In Isaiah 29:16 God says, ‘You turn things upside down, as if the potter were thought to be like the clay!
 Shall what is formed say to the one who formed it, 
“You did not make me”?
 Can the pot say to the potter,
 “You know nothing”?’ (NIV) and then in 30:12-14, says, ‘Because you have rejected this message, relied on oppression 
and depended on deceit, this sin will become for you 
like a high wall, cracked and bulging, 
that collapses suddenly, in an instant. It will break in pieces like pottery, shattered so mercilessly’ (NIV).

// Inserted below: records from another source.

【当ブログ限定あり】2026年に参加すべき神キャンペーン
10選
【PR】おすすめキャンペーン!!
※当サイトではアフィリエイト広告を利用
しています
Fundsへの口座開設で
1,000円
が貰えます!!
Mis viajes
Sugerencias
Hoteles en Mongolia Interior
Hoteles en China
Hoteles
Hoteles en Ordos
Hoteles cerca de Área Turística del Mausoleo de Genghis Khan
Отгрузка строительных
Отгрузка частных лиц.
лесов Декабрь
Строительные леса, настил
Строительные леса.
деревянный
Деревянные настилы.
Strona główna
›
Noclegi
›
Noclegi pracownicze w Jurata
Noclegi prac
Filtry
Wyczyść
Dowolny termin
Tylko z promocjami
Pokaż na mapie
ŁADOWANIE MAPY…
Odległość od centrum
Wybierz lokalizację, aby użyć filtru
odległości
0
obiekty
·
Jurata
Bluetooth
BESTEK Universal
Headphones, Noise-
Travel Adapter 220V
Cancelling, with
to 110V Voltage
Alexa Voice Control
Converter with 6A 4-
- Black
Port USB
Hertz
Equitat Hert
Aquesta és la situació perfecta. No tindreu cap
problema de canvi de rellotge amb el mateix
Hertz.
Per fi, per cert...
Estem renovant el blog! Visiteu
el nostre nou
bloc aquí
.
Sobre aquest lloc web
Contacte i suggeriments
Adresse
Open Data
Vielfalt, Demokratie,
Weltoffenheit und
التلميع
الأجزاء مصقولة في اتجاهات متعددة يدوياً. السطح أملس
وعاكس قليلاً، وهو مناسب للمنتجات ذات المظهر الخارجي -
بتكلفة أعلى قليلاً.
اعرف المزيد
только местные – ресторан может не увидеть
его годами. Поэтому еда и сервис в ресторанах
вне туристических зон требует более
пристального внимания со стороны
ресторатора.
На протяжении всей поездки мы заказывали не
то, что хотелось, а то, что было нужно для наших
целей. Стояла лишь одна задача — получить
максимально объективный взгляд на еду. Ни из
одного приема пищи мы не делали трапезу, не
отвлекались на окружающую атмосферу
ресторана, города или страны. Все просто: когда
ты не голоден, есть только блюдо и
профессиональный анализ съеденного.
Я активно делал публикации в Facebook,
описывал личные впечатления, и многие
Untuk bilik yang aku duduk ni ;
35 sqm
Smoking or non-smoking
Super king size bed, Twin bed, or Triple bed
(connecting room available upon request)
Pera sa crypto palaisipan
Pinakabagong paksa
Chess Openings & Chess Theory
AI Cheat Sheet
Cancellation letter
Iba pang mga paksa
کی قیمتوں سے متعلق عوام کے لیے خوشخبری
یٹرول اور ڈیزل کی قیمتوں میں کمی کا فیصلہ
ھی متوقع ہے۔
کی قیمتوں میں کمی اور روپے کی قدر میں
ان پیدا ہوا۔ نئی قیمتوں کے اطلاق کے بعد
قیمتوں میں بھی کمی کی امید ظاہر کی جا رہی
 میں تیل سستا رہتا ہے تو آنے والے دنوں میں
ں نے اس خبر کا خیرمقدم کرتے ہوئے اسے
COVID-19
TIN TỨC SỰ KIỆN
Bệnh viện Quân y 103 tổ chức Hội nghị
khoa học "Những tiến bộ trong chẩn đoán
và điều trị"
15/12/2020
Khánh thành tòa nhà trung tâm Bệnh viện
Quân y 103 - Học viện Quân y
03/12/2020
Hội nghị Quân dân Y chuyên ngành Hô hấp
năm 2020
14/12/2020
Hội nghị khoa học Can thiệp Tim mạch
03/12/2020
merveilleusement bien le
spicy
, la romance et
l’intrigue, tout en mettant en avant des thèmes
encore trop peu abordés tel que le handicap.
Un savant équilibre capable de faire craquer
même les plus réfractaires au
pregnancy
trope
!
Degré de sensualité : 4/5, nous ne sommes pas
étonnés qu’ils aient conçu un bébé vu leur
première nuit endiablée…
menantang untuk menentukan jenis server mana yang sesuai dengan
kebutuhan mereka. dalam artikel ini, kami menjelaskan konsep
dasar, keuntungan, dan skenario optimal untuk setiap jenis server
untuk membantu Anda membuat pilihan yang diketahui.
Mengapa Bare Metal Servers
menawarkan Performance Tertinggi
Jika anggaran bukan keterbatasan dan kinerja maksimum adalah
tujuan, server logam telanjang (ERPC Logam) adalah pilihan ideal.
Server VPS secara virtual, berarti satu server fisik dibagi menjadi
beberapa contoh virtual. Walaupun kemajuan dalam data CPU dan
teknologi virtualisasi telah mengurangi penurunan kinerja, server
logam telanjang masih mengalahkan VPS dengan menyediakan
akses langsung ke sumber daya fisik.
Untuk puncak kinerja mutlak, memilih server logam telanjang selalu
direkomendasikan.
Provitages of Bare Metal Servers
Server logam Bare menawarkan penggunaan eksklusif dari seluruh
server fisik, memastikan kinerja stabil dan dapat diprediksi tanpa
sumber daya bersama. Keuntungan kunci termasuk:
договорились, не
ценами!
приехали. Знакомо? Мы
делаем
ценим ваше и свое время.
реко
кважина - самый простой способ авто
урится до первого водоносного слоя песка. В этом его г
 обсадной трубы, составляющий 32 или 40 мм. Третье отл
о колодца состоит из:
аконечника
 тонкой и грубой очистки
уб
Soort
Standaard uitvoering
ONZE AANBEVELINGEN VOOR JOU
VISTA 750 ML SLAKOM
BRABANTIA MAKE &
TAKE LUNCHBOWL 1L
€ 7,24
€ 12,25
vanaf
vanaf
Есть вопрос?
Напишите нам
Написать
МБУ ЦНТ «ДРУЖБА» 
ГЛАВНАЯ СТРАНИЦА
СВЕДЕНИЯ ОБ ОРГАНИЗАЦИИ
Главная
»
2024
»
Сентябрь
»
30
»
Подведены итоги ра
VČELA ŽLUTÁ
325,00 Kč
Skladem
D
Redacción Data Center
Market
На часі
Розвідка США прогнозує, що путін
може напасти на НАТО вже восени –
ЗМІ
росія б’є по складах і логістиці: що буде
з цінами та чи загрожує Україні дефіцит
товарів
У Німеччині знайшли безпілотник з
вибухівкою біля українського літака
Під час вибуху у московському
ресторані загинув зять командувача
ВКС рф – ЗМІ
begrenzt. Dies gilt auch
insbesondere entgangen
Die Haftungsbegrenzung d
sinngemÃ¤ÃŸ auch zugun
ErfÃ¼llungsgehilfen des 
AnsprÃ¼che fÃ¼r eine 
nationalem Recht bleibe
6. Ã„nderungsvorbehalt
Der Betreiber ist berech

Guilty! I have been the ‘god’ of my life, trying to manipulate and ‘run the show’ on my own, listening to the lies of the enemy, and actually finding some sort of misguided sense of comfort in those lies. I have relied on oppression and depended on deceit. After all, I’ve been hearing these lies and have felt this oppression since childhood. It’s what I know. My rebellious nature as an adult, however, means that I allow those lies and that oppression to define my life, and me. And instead of running towards the real answers, I run back time and time again in to the arms of lies, rather than under the protective wing of my Father. I tend to not listen and ultimately, I do not behave like a child of God. And the illusion is that I think I am!! More lies…

At various times in my life, I have been broken and I have been ‘mercilessly shattered’. This is the last thing God wants for me. I am loved, I am cherished and I am worthy of His love, and He wants me to KNOW that… to understand that the lies and oppression are not from Him and I don’t need to live under that umbrella. Sometimes, a little breaking and shattering, allowed by God (not doled out by God!), is the only way to hear Him!

God always shows us the way out, the way back to safety under His protective wing. In Isaiah 30:15 He says, ‘In repentance and rest is your salvation, 
in quietness and trust is your strength’. I love how Beth Moore shares that the word strength in Hebrew, shaqat, implies ‘victory’. Victory over the attacks of the enemy; victory over rebellion!

We are all rebellious in nature as humans. I don’t for a moment believe that my rebellion is ‘cured’ by this revelation. But, we can all limit our rebellion and ‘put on the FULL armor of God’ by adhering to God’s command to repent of our rebellious nature and rest in His promises and power, ‘picking up our cross daily’.

Thanks Beth Moore and PRAISE to you Abba God!!

Note to self: repent and rest, repent and rest, repent and rest!